There are a lot of traits and skills that can make someone more valuable professionally. All of them pale in comparison to one: finishing. One can make up for a lot of deficiency in skill and experience with hard work, but not the other way around.
By ‘hard work’ I do not mean work that is painful or boring or time consuming. Certainly hard work can be all of these things, but if you’re measuring work by how much it hurts or how long it takes, you’re spinning your wheels. Hard work is work that produces something ‘hard’. It creates a tangible result, and a good one. What matters is output, getting things done fast and well.
It is true, there’s a trade-off between ‘fast’ and ‘well’. While it is very important to do a job well, once it meets a certain level of quality you’ve got to complete it and move on. A lot of people may disagree with me, but I’ve observed that probably eight times out of ten, timeliness is more important than additional degrees of perfection. The key is to learn something each time about how you could have done it better, that way the quality improves with each project and the time to completion does not decrease. If you simply get things done, on time, every time without a lot of drama, and learn as you go, you will develop and excellent reputation as a highly valuable individual to work with…and herein lies the danger.
Your reputation is more important to your value in the eyes of others than is your actual product. It couldn’t be any other way, as no one you work with has time to follow every detail every day of what you do. If you come through reliably, especially on some big tasks early on, you will begin to get a reputation as someone who gets things done. The longer you live up to it, the stronger the reputation becomes. At some point, you’ll see diminishing returns to hard work. Your reputation will be strong enough to survive a missed project here or there. When you are most secure in your professional role you are most vulnerable. The comfort zone is the danger zone.
The danger is not that people will suddenly realize you’re no longer getting it done. That may happen, but I’ve witnessed people who continue to get by on a legacy of past work for years. It seems some people can spend the better part of their careers getting work because of a reputation formed decades before. The real danger is that you’ll stop creating value. This is a tragedy, not only for any persons or organizations who pay you to produce, but for your own well-being. Do not underestimate the deep human need to forge and create and hone and toil and complete.

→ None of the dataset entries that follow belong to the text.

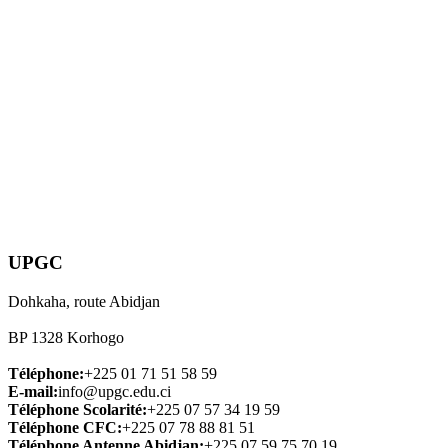
UPGC
Dohkaha, route Abidjan
BP 1328 Korhogo
Téléphone:
+225 01 71 51 58 59
E-mail:
info@upgc.edu.ci
Téléphone Scolarité:
+225 07 57 34 19 59
Téléphone CFC:
+225 07 78 88 81 51
Téléphone Antenne Abidjan:
+225 07 59 75 70 19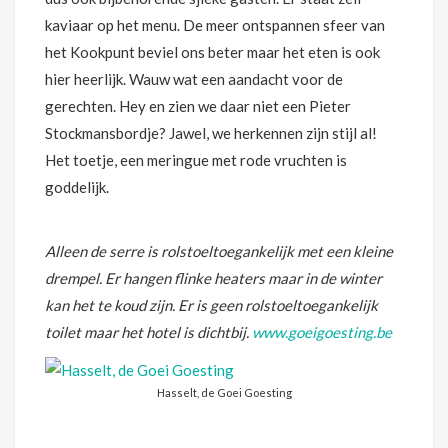
kaviaar op het menu. De meer ontspannen sfeer van
het Kookpunt beviel ons beter maar het eten is ook
hier heerlijk. Wauw wat een aandacht voor de
gerechten. Hey en zien we daar niet een Pieter
Stockmansbordje? Jawel, we herkennen zijn stijl al!
Het toetje, een meringue met rode vruchten is
goddelijk.
Alleen de serre is rolstoeltoegankelijk met een kleine
drempel. Er hangen flinke heaters maar in de winter
kan het te koud zijn. Er is geen rolstoeltoegankelijk
toilet maar het hotel is dichtbij.
www.goeigoesting.be
Hasselt, de Goei Goesting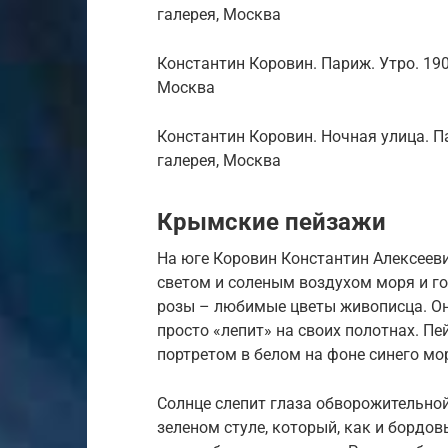
галерея, Москва
Константин Коровин. Париж. Утро. 19
Москва
Константин Коровин. Ночная улица. П
галерея, Москва
Крымские пейзажи
На юге Коровин Константин Алексеев
светом и соленым воздухом моря и г
розы – любимые цветы живописца. О
просто «лепит» на своих полотнах. П
портретом в белом на фоне синего мор
Солнце слепит глаза обворожительно
зеленом стуле, который, как и бордо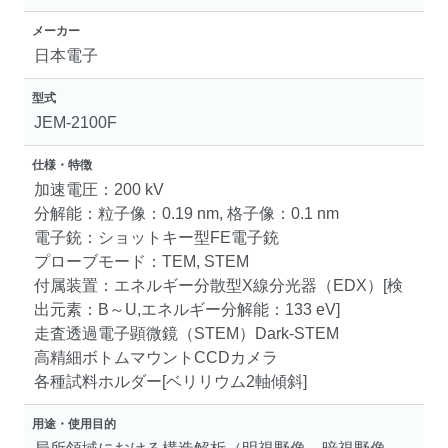
メーカー
日本電子
型式
JEM-2100F
仕様・特徴
加速電圧：200 kV
分解能：粒子像：0.19 nm, 格子像：0.1 nm
電子銃：ショットキー型FE電子銃
プローブモード：TEM, STEM
付属装置：エネルギー分散型X線分光器（EDX）[検
出元素：B～U,エネルギー分解能：133 eV]
走査透過電子顕微鏡（STEM）Dark-STEM
高精細ボトムマウントCCDカメラ
各種試料ホルダー[ベリリウム2軸傾斜]
用途・使用目的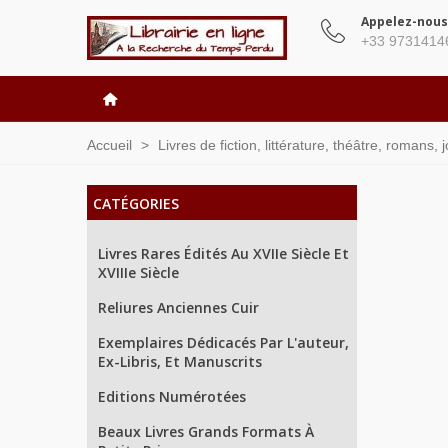
Appelez-nous
+33 9731414
Accueil
>
Livres de fiction, littérature, théâtre, romans,
CATÉGORIES
Livres Rares Édités Au XVIIe Siècle Et
XVIIIe Siècle
Reliures Anciennes Cuir
Exemplaires Dédicacés Par L'auteur,
Ex-Libris, Et Manuscrits
Editions Numérotées
Beaux Livres Grands Formats À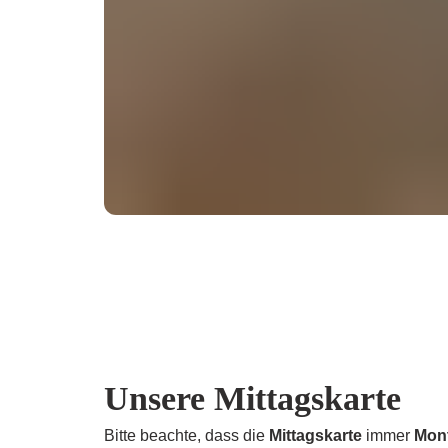
Unsere Mittagskarte
Bitte beachte, dass die
Mittagskarte
immer
Mont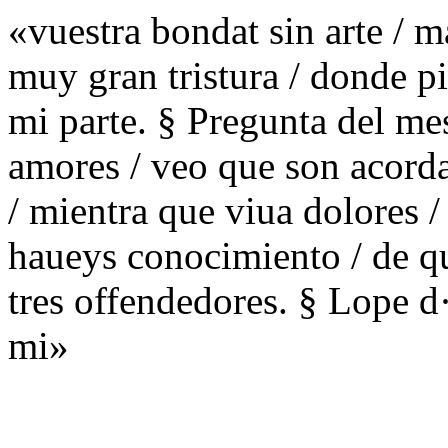
«vuestra bondat sin arte / m
muy gran tristura / donde p
mi parte. § Pregunta del m
amores / veo que son acord
/ mientra que viua dolores /
haueys conocimiento / de qu
tres offendedores. § Lope d
mi»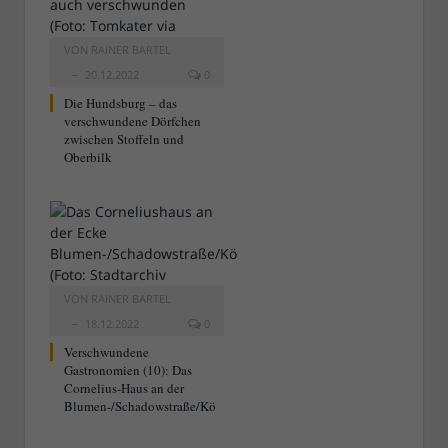
VON
RAINER BARTEL
20.12.2022
0
Die Hundsburg – das
verschwundene Dörfchen
zwischen Stoffeln und
Oberbilk
VON
RAINER BARTEL
18.12.2022
0
Verschwundene
Gastronomien (10): Das
Cornelius-Haus an der
Blumen-/Schadowstraße/Kö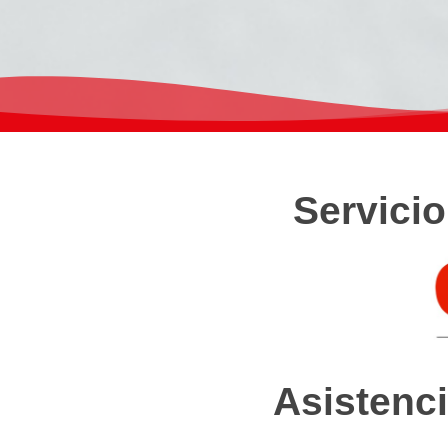
Servicio
Asistenci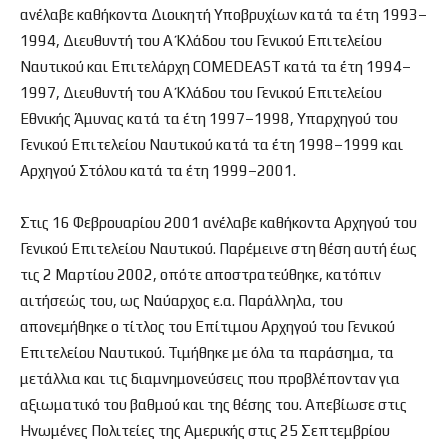
ανέλαβε καθήκοντα Διοικητή Υποβρυχίων κατά τα έτη 1993–
1994, Διευθυντή του Α΄ Κλάδου του Γενικού Επιτελείου
Ναυτικού και Επιτελάρχη COMEDEAST κατά τα έτη 1994–
1997, Διευθυντή του Α΄ Κλάδου του Γενικού Επιτελείου
Εθνικής Άμυνας κατά τα έτη 1997–1998, Υπαρχηγού του
Γενικού Επιτελείου Ναυτικού κατά τα έτη 1998–1999 και
Αρχηγού Στόλου κατά τα έτη 1999–2001.
Στις 16 Φεβρουαρίου 2001 ανέλαβε καθήκοντα Αρχηγού του
Γενικού Επιτελείου Ναυτικού. Παρέμεινε στη θέση αυτή έως
τις 2 Μαρτίου 2002, οπότε αποστρατεύθηκε, κατόπιν
αιτήσεώς του, ως Ναύαρχος ε.α. Παράλληλα, του
απονεμήθηκε ο τίτλος του Επίτιμου Αρχηγού του Γενικού
Επιτελείου Ναυτικού. Τιμήθηκε με όλα τα παράσημα, τα
μετάλλια και τις διαμνημονεύσεις που προβλέπονταν για
αξιωματικό του βαθμού και της θέσης του. Απεβίωσε στις
Ηνωμένες Πολιτείες της Αμερικής στις 25 Σεπτεμβρίου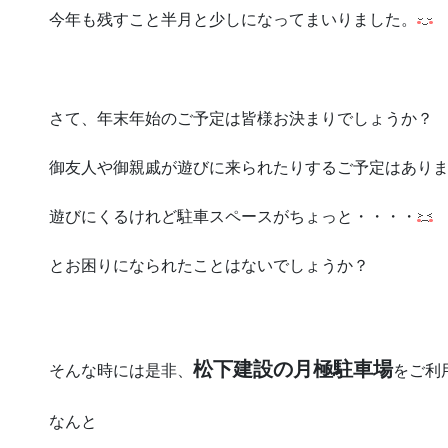
今年も残すこと半月と少しになってまいりました。
さて、年末年始のご予定は皆様お決まりでしょうか？
御友人や御親戚が遊びに来られたりするご予定はあり
遊びにくるけれど駐車スペースがちょっと・・・・
とお困りになられたことはないでしょうか？
松下建設の月極駐車場
そんな時には是非、
をご利
なんと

The more praise you get early on, the more you need to be alert to the temptation to slack. You’ve never “arrived”. You always need to work hard. That is what separates the good from the truly great. The good get a well-deserved reputation and then do what’s necessary to maintain it. The great put their nose to the grind ’till the end, even if their reputation would be OK if they didn’t. They continue to evolve what they produce so that it is more and more what they love, but they keep producing.
What can you do to better your career? Young or old, experienced or inexperienced, just get **it done.